In Swedish history, the first half of the 17th century was a period of awakening. As a leading European power, a role which the country was to impose itself following the Thirty Years' War (1618–1648), required the capital to be refurnished with a worthy architectonic rob—the nation was determined never to repeat the embarrassment experienced following the death of Gustavus II Adolphus (1594–1632) when the city, still medieval in character, caused hesitation on whether to invite foreign statesmen for fear the lamentable appearance might undermine the nation's authority.

Therefore, Stockholm saw many ambitious city plans during the era, of which those for the ridges surrounding today's old town still stands. These plans were not only the central pieces in a nationwide process but also formed part of an international trend. In accordance to the mercantilism of the era, opposed to the liberalism still to come, economy was tightly directed top-down. To this goal, cities were crucial as trade and industry was concentrated to cities where it was easier to control—which explains the 17th century enthusiasm for urbanity, not dissimilar to that of the mid 20th century. Additionally, the numerous military conflicts the emerging nation-states involved in, made cities of strategic importance and many new cities were founded throughout Sweden and its newly conquered lands around the Baltic—cities given the strict geometric design of the Baroque era.

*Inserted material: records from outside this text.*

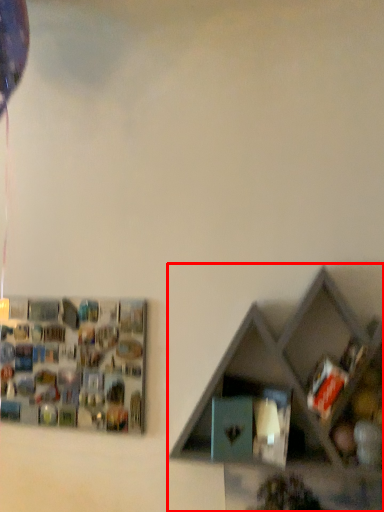 Question: Considering the relative positions of shelf (annotated by the red box) and shelf in the image provided, where is shelf (annotated by the red box) located with respect to the staircase?

Choices:
 (A) left
 (B) right

Answer: (B) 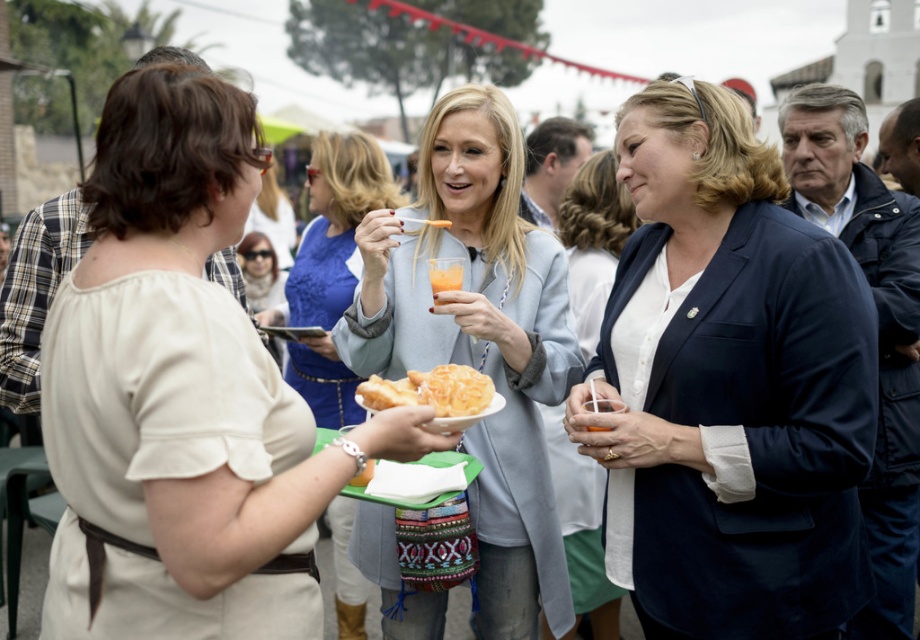 You are at the gathering and want to talk to both the matte beige blouse at center and the blue lace dress at center. Which one should you approach first to be closer?

You should approach the matte beige blouse at center first because it is closer to you than the blue lace dress at center.

You are at a social gathering and see a blue lace dress at center and a translucent plastic cup at center. Which one is more to the left?

The blue lace dress at center is more to the left than the translucent plastic cup at center. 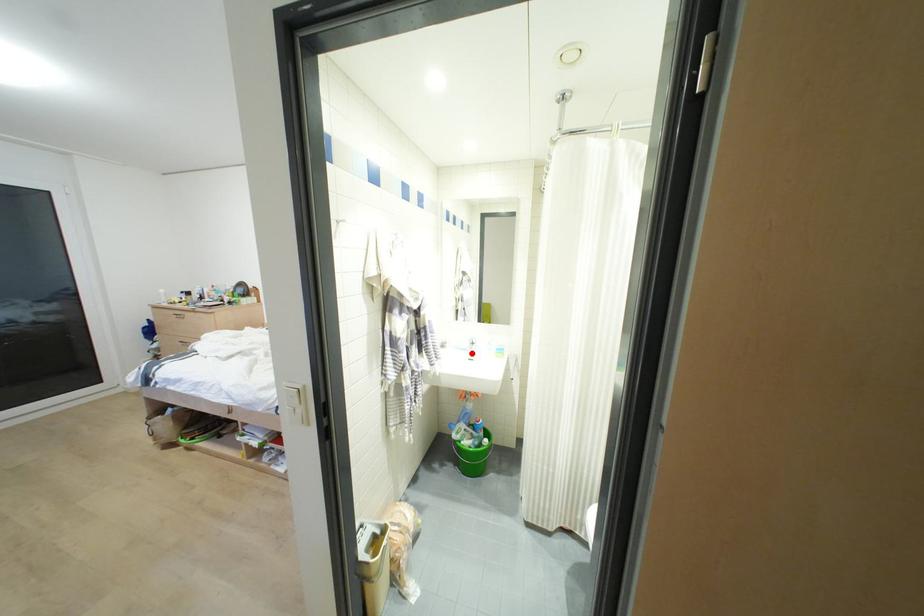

In this context, Stockholm was of central importance. In a letter in 1636, Chancellor Axel Oxenstierna (1583–1654), the main architect behind the Swedish central government, wrote that evolving the Swedish capital was a prerequisite for the nation's "power and strength" (rijksens machtt och styrke); that all efforts should be made to ensure "Stockholm arose and that it became populated" (Stockholm kommer opp och den bliffver populerat); and that this would "certainly bring all the other cities on their feet" (Sedan skall väll Stockholm bringa dee andre på behnen). Increased state intervention on city level was not unique to Sweden at this time, but it was probably more prominent in the case of Stockholm than anywhere else in Europe.

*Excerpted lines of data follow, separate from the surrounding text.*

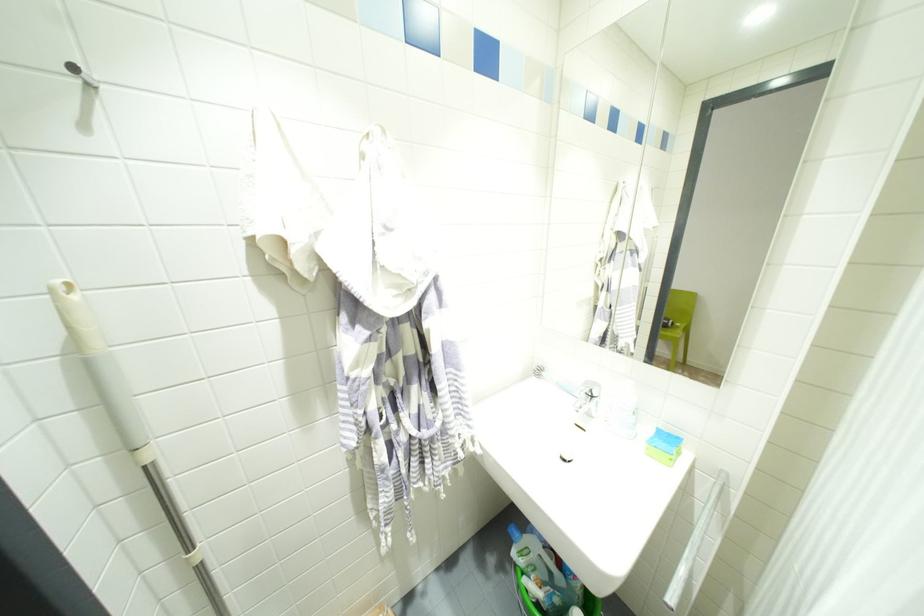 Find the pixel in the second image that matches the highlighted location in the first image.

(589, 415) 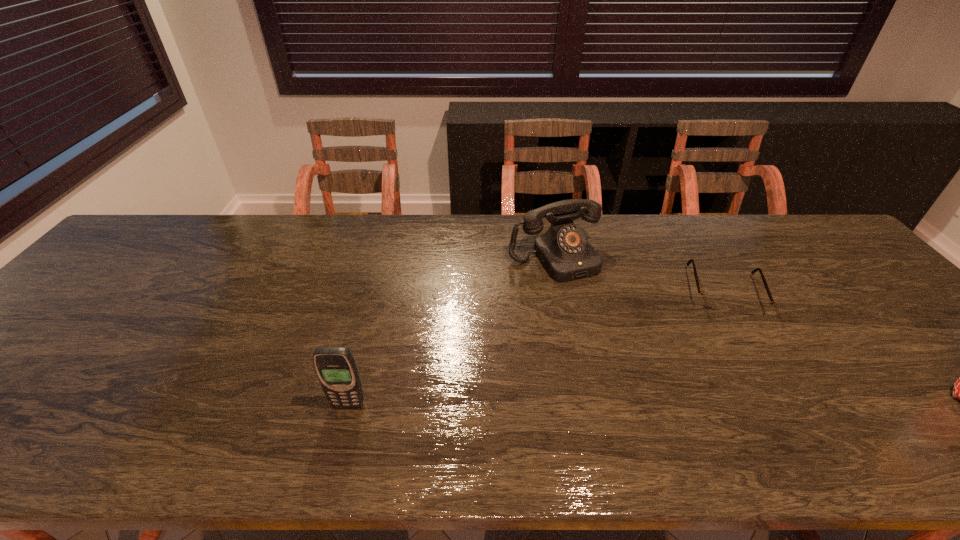 In order to click on vacant region located on the dial of the second object from right to left in this screenshot , I will do `click(651, 392)`.

Where is `object at the far edge`? The width and height of the screenshot is (960, 540). object at the far edge is located at coordinates (564, 251).

At what (x,y) coordinates should I click in order to perform the action: click on object at the near edge. Please return your answer as a coordinate pair (x, y). The width and height of the screenshot is (960, 540). Looking at the image, I should click on (336, 368).

In the image, there is a desktop. At what (x,y) coordinates should I click in order to perform the action: click on vacant space at the far edge. Please return your answer as a coordinate pair (x, y). The width and height of the screenshot is (960, 540). Looking at the image, I should click on (426, 238).

You are a GUI agent. You are given a task and a screenshot of the screen. Output one action in this format:
    pyautogui.click(x=<x>, y=<y>)
    Task: Click on the free region at the near edge of the desktop
    The image size is (960, 540).
    Given the screenshot: What is the action you would take?
    pyautogui.click(x=613, y=384)

You are a GUI agent. You are given a task and a screenshot of the screen. Output one action in this format:
    pyautogui.click(x=<x>, y=<y>)
    Task: Click on the vacant space at the left edge
    
    Given the screenshot: What is the action you would take?
    pyautogui.click(x=111, y=285)

Locate an element on the screen. Image resolution: width=960 pixels, height=540 pixels. free space at the right edge of the desktop is located at coordinates (905, 309).

Locate an element on the screen. vacant space at the far left corner of the desktop is located at coordinates (159, 232).

You are a GUI agent. You are given a task and a screenshot of the screen. Output one action in this format:
    pyautogui.click(x=<x>, y=<y>)
    Task: Click on the vacant point located between the nearest object and the second object from right to left
    The height and width of the screenshot is (540, 960).
    Given the screenshot: What is the action you would take?
    pyautogui.click(x=451, y=332)

Where is `vacant point located between the nearest object and the second object from left to right`? The height and width of the screenshot is (540, 960). vacant point located between the nearest object and the second object from left to right is located at coordinates (451, 332).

Stockholm presented as a capital worthy a powerful nation.
Engraving from Eric Dahlberg's Suecia Antiqua et Hodierna around 1690.

The Swedish pretensions and the quick growth at this time can be illustrated by two quotes separated in time by half a century; one from a temporary visitor, and the other from a prominent Swedish propagandist:

...because the buildings all have flattened roofs, covered with birch-bark and verdant turfs in the same manner as the peasant's cottages in Russia. The roofs serve as pasturage, and on some goats are kept grazing, whom occasionally jumps over the street from one building to another and then back again.

Anthonis Goeteeris, Dutch diplomat, 1616–17.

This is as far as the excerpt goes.